[Transcribed page contents]
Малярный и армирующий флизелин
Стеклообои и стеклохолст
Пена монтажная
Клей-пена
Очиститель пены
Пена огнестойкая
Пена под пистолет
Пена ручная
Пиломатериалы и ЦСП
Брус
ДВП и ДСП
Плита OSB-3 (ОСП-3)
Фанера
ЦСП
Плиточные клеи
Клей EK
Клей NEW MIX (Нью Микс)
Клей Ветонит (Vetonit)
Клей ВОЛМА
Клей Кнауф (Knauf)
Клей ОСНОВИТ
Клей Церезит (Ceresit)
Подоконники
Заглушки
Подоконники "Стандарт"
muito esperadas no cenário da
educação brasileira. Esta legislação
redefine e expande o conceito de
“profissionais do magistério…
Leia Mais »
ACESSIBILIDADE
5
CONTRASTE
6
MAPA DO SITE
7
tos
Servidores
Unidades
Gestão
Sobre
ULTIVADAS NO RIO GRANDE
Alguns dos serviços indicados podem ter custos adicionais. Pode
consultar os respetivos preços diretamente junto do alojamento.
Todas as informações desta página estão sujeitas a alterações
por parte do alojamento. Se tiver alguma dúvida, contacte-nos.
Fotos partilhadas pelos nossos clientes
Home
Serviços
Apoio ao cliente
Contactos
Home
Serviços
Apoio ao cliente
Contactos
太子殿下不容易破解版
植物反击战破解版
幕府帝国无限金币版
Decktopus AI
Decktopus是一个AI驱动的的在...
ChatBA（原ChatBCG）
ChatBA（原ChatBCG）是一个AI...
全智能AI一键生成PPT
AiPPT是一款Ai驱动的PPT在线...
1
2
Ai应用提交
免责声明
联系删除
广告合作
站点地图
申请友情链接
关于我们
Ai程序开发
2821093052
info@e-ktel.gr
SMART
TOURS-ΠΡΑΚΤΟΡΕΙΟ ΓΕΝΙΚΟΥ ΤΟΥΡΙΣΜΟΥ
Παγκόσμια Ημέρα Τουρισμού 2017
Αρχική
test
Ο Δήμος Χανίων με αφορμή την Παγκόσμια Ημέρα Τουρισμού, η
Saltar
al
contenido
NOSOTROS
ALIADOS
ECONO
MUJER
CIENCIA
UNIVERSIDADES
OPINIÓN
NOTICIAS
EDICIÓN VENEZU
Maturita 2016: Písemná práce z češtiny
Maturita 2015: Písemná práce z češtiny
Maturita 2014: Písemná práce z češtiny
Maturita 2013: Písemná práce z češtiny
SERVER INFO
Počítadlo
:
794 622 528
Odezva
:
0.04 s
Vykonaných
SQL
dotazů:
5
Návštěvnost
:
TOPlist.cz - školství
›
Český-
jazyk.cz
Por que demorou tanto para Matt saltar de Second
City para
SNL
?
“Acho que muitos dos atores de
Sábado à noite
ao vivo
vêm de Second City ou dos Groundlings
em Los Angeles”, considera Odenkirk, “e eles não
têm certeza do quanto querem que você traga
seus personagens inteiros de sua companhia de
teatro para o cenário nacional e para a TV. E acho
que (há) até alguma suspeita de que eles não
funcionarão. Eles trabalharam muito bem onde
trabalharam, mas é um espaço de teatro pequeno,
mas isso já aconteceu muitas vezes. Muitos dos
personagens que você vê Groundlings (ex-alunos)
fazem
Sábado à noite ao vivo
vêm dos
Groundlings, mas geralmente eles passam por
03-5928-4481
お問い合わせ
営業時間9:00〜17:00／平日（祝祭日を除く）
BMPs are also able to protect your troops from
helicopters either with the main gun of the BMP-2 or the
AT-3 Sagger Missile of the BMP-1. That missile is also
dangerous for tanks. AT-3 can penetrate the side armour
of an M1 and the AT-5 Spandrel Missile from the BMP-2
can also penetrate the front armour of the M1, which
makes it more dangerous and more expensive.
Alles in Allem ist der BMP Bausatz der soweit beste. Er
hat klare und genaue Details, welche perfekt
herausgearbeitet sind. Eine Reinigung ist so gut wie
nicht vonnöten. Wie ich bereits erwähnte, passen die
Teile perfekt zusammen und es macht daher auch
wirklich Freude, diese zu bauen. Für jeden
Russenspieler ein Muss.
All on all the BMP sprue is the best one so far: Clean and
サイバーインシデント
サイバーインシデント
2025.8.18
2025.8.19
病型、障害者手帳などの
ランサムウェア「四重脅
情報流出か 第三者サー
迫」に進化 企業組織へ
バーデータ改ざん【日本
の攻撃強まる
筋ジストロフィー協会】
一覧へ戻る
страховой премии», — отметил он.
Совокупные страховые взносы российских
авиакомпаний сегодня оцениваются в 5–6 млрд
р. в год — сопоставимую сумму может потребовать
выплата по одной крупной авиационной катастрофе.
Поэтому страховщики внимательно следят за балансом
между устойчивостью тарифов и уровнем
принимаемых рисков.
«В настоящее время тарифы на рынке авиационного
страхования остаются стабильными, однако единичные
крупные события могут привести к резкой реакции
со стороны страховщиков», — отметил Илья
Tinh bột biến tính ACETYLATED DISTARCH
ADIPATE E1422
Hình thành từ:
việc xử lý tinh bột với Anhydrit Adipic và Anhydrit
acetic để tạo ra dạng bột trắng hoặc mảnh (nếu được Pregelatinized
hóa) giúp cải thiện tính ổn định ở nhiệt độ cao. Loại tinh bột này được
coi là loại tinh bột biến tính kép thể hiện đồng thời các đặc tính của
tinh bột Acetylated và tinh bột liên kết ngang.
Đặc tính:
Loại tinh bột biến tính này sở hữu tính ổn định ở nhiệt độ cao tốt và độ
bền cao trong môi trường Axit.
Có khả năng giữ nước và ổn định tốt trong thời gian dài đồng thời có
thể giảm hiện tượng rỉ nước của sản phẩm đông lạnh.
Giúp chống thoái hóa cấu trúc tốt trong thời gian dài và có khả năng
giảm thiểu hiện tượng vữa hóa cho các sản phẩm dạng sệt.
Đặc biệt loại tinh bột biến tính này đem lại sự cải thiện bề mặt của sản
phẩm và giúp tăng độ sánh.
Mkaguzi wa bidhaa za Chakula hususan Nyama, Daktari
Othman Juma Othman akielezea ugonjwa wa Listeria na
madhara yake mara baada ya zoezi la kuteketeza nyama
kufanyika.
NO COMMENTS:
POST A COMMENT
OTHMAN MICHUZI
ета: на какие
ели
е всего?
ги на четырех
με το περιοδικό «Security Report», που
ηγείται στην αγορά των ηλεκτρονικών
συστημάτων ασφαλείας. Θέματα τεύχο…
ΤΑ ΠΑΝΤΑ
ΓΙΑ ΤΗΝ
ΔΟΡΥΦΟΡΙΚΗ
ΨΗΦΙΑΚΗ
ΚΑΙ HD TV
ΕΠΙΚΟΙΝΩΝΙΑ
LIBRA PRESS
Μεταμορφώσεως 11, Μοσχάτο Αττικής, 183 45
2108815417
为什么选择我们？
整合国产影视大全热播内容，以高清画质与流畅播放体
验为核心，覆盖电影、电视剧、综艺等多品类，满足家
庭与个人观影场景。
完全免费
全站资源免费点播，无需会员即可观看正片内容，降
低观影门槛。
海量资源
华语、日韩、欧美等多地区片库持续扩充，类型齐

__EXERCISE OBJECTIVE__
Retype each record in full, please.

__EXERCISE RESPONSE__
Малярный и армирующий флизелин
Стеклообои и стеклохолст
Пена монтажная
Клей-пена
Очиститель пены
Пена огнестойкая
Пена под пистолет
Пена ручная
Пиломатериалы и ЦСП
Брус
ДВП и ДСП
Плита OSB-3 (ОСП-3)
Фанера
ЦСП
Плиточные клеи
Клей EK
Клей NEW MIX (Нью Микс)
Клей Ветонит (Vetonit)
Клей ВОЛМА
Клей Кнауф (Knauf)
Клей ОСНОВИТ
Клей Церезит (Ceresit)
Подоконники
Заглушки
Подоконники "Стандарт"
muito esperadas no cenário da
educação brasileira. Esta legislação
redefine e expande o conceito de
“profissionais do magistério…
Leia Mais »
ACESSIBILIDADE
5
CONTRASTE
6
MAPA DO SITE
7
tos
Servidores
Unidades
Gestão
Sobre
ULTIVADAS NO RIO GRANDE
Alguns dos serviços indicados podem ter custos adicionais. Pode
consultar os respetivos preços diretamente junto do alojamento.
Todas as informações desta página estão sujeitas a alterações
por parte do alojamento. Se tiver alguma dúvida, contacte-nos.
Fotos partilhadas pelos nossos clientes
Home
Serviços
Apoio ao cliente
Contactos
Home
Serviços
Apoio ao cliente
Contactos
太子殿下不容易破解版
植物反击战破解版
幕府帝国无限金币版
Decktopus AI
Decktopus是一个AI驱动的的在...
ChatBA（原ChatBCG）
ChatBA（原ChatBCG）是一个AI...
全智能AI一键生成PPT
AiPPT是一款Ai驱动的PPT在线...
1
2
Ai应用提交
免责声明
联系删除
广告合作
站点地图
申请友情链接
关于我们
Ai程序开发
2821093052
info@e-ktel.gr
SMART
TOURS-ΠΡΑΚΤΟΡΕΙΟ ΓΕΝΙΚΟΥ ΤΟΥΡΙΣΜΟΥ
Παγκόσμια Ημέρα Τουρισμού 2017
Αρχική
test
Ο Δήμος Χανίων με αφορμή την Παγκόσμια Ημέρα Τουρισμού, η
Saltar
al
contenido
NOSOTROS
ALIADOS
ECONO
MUJER
CIENCIA
UNIVERSIDADES
OPINIÓN
NOTICIAS
EDICIÓN VENEZU
Maturita 2016: Písemná práce z češtiny
Maturita 2015: Písemná práce z češtiny
Maturita 2014: Písemná práce z češtiny
Maturita 2013: Písemná práce z češtiny
SERVER INFO
Počítadlo
:
794 622 528
Odezva
:
0.04 s
Vykonaných
SQL
dotazů:
5
Návštěvnost
:
TOPlist.cz - školství
›
Český-
jazyk.cz
Por que demorou tanto para Matt saltar de Second
City para
SNL
?
“Acho que muitos dos atores de
Sábado à noite
ao vivo
vêm de Second City ou dos Groundlings
em Los Angeles”, considera Odenkirk, “e eles não
têm certeza do quanto querem que você traga
seus personagens inteiros de sua companhia de
teatro para o cenário nacional e para a TV. E acho
que (há) até alguma suspeita de que eles não
funcionarão. Eles trabalharam muito bem onde
trabalharam, mas é um espaço de teatro pequeno,
mas isso já aconteceu muitas vezes. Muitos dos
personagens que você vê Groundlings (ex-alunos)
fazem
Sábado à noite ao vivo
vêm dos
Groundlings, mas geralmente eles passam por
03-5928-4481
お問い合わせ
営業時間9:00〜17:00／平日（祝祭日を除く）
BMPs are also able to protect your troops from
helicopters either with the main gun of the BMP-2 or the
AT-3 Sagger Missile of the BMP-1. That missile is also
dangerous for tanks. AT-3 can penetrate the side armour
of an M1 and the AT-5 Spandrel Missile from the BMP-2
can also penetrate the front armour of the M1, which
makes it more dangerous and more expensive.
Alles in Allem ist der BMP Bausatz der soweit beste. Er
hat klare und genaue Details, welche perfekt
herausgearbeitet sind. Eine Reinigung ist so gut wie
nicht vonnöten. Wie ich bereits erwähnte, passen die
Teile perfekt zusammen und es macht daher auch
wirklich Freude, diese zu bauen. Für jeden
Russenspieler ein Muss.
All on all the BMP sprue is the best one so far: Clean and
サイバーインシデント
サイバーインシデント
2025.8.18
2025.8.19
病型、障害者手帳などの
ランサムウェア「四重脅
情報流出か 第三者サー
迫」に進化 企業組織へ
バーデータ改ざん【日本
の攻撃強まる
筋ジストロフィー協会】
一覧へ戻る
страховой премии», — отметил он.
Совокупные страховые взносы российских
авиакомпаний сегодня оцениваются в 5–6 млрд
р. в год — сопоставимую сумму может потребовать
выплата по одной крупной авиационной катастрофе.
Поэтому страховщики внимательно следят за балансом
между устойчивостью тарифов и уровнем
принимаемых рисков.
«В настоящее время тарифы на рынке авиационного
страхования остаются стабильными, однако единичные
крупные события могут привести к резкой реакции
со стороны страховщиков», — отметил Илья
Tinh bột biến tính ACETYLATED DISTARCH
ADIPATE E1422
Hình thành từ:
việc xử lý tinh bột với Anhydrit Adipic và Anhydrit
acetic để tạo ra dạng bột trắng hoặc mảnh (nếu được Pregelatinized
hóa) giúp cải thiện tính ổn định ở nhiệt độ cao. Loại tinh bột này được
coi là loại tinh bột biến tính kép thể hiện đồng thời các đặc tính của
tinh bột Acetylated và tinh bột liên kết ngang.
Đặc tính:
Loại tinh bột biến tính này sở hữu tính ổn định ở nhiệt độ cao tốt và độ
bền cao trong môi trường Axit.
Có khả năng giữ nước và ổn định tốt trong thời gian dài đồng thời có
thể giảm hiện tượng rỉ nước của sản phẩm đông lạnh.
Giúp chống thoái hóa cấu trúc tốt trong thời gian dài và có khả năng
giảm thiểu hiện tượng vữa hóa cho các sản phẩm dạng sệt.
Đặc biệt loại tinh bột biến tính này đem lại sự cải thiện bề mặt của sản
phẩm và giúp tăng độ sánh.
Mkaguzi wa bidhaa za Chakula hususan Nyama, Daktari
Othman Juma Othman akielezea ugonjwa wa Listeria na
madhara yake mara baada ya zoezi la kuteketeza nyama
kufanyika.
NO COMMENTS:
POST A COMMENT
OTHMAN MICHUZI
ета: на какие
ели
е всего?
ги на четырех
με το περιοδικό «Security Report», που
ηγείται στην αγορά των ηλεκτρονικών
συστημάτων ασφαλείας. Θέματα τεύχο…
ΤΑ ΠΑΝΤΑ
ΓΙΑ ΤΗΝ
ΔΟΡΥΦΟΡΙΚΗ
ΨΗΦΙΑΚΗ
ΚΑΙ HD TV
ΕΠΙΚΟΙΝΩΝΙΑ
LIBRA PRESS
Μεταμορφώσεως 11, Μοσχάτο Αττικής, 183 45
2108815417
为什么选择我们？
整合国产影视大全热播内容，以高清画质与流畅播放体
验为核心，覆盖电影、电视剧、综艺等多品类，满足家
庭与个人观影场景。
完全免费
全站资源免费点播，无需会员即可观看正片内容，降
低观影门槛。
海量资源
华语、日韩、欧美等多地区片库持续扩充，类型齐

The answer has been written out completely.